Şehirlerin görsel kaderini mimarlar ve mimari projelere karar verenler belirliyor.
Hatırlayacaksınız, Guggenheim Müzesi’yle İspanya’nın küçük şehri Bilbao’nın dünyanın en görülmesi gereken şehirleri arasında yer almasını sağlayan efsane mimar Frank Gehry, İstanbul için de bir proje çizdi ama projesi uygulanamadı.
Suna ve İnan Kıraç, Tepebaşı’ndaki TRT binasının yerinde bir müze yapmak için Gehry’ye proje çizdirdi.
Gehry, İstanbul’a gelip gitti ama izinler alınamadığı için proje gerçekleşemedi.
O dönemde, Kıraç ailesi TRT binasının yerini almaya çalışırken, Gehry de Paris’te Fondation Louis Vuitton için çalıştığını resmen açıkladı.

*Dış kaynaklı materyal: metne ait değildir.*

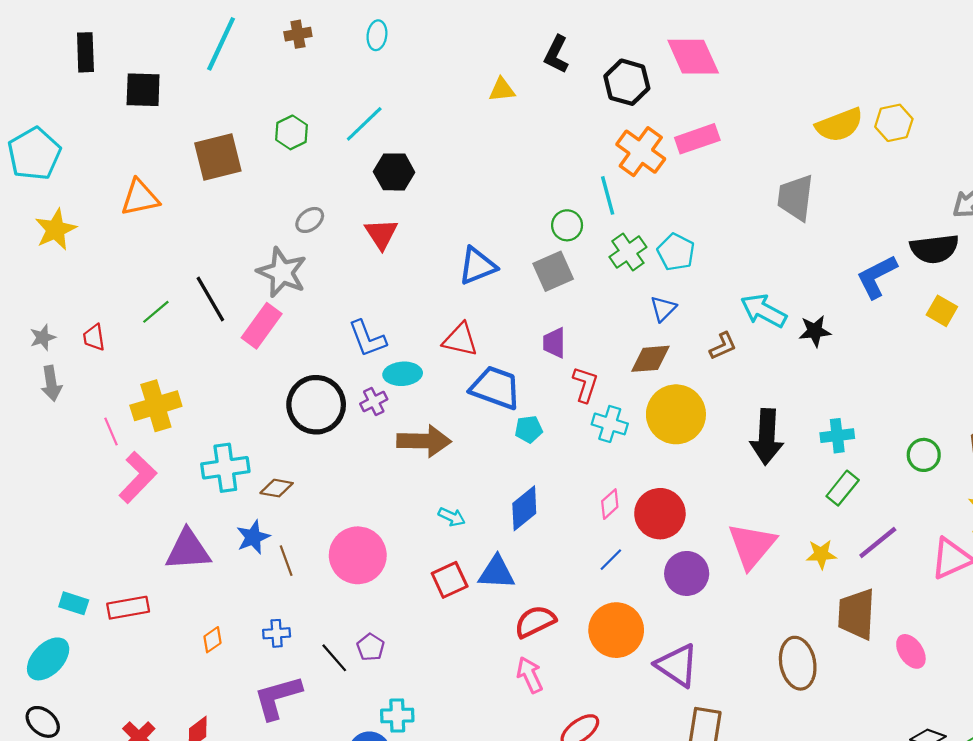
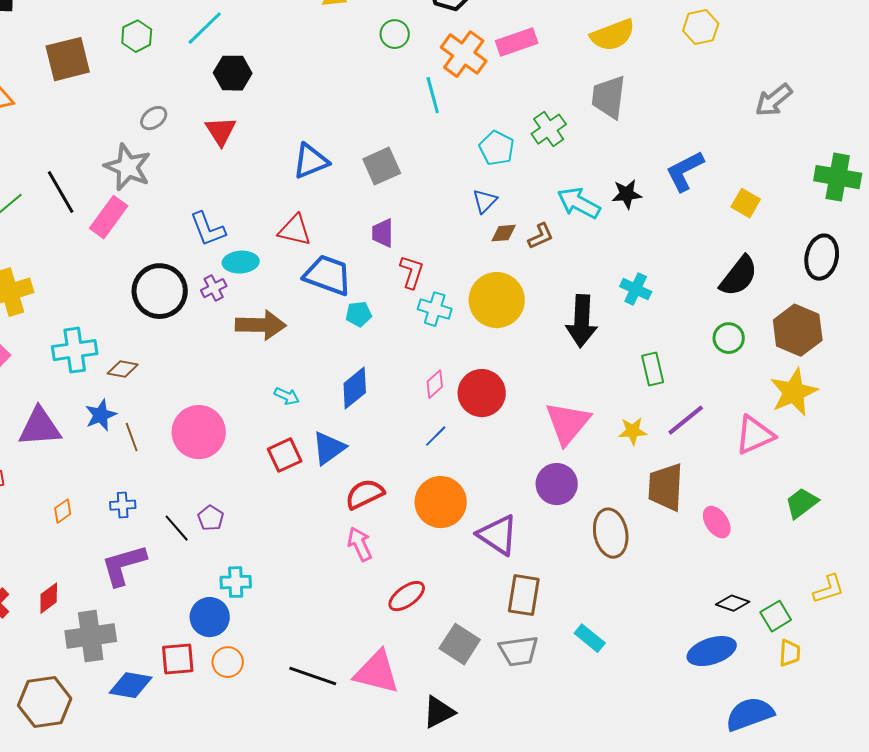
yellow semicircle: (839, 125) -> (613, 35), moved
green circle: (567, 225) -> (395, 34), moved
black semicircle: (934, 249) -> (739, 276), moved, turned -45
green cross: (628, 252) -> (549, 129), moved
black star: (815, 331) -> (627, 194), moved
brown diamond: (650, 359) -> (504, 233), moved, size x0.7
cyan cross: (837, 436) -> (636, 289), moved, turned 32
green rectangle: (843, 488) -> (653, 369), turned -52
blue triangle: (497, 572) -> (329, 448), turned -39
purple circle: (687, 573) -> (557, 484), moved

Biz İstanbul için Frank Gehry’nin ne kadar önemli olduğunu anlayamadık ama Fransa, Paris için onun değerini bildi.
Gehry’nin İstanbul projesi ile aynı zamanda yaptığı Paris’teki Fondation Louis Vuitton da Paris’e ayrı bir değer kattı.

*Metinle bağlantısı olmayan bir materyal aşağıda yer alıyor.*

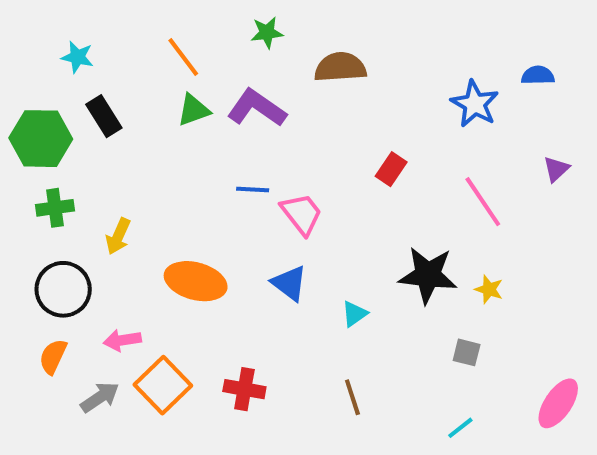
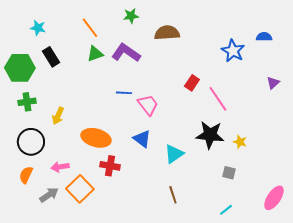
pink line: (483, 202) -> (218, 99), moved
cyan triangle: (354, 314) -> (174, 154), size x1.5
red cross: (244, 389) -> (110, 166), moved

İstanbul’da daha önce benzer bir durumu aramızdan çok erken ayrılan, dünya çapındaki sayılı kadın mimardan biri olan ve aile kökleri İstanbul’a uzanan Zaha Hadid’le de yaşadık.
Zaha Hadid, sağ kolu mimar Saffet Kaya Bekiroğlu ile İstanbul’da çok vakit geçirdi, harika projeler yaptılar ama projeler uygulanamadı.
Neyse ki şimdi İstanbul Modern’in Mart’ta açılması beklenen Renzo Piano imzalı yeni binası ile İstanbul, dünya çapında bir mimarın eserine sahip oldu.
Bu tamamen İstanbul Modern’in ve tabii Eczacıbaşı ailesinin vizyonu ve başarısı.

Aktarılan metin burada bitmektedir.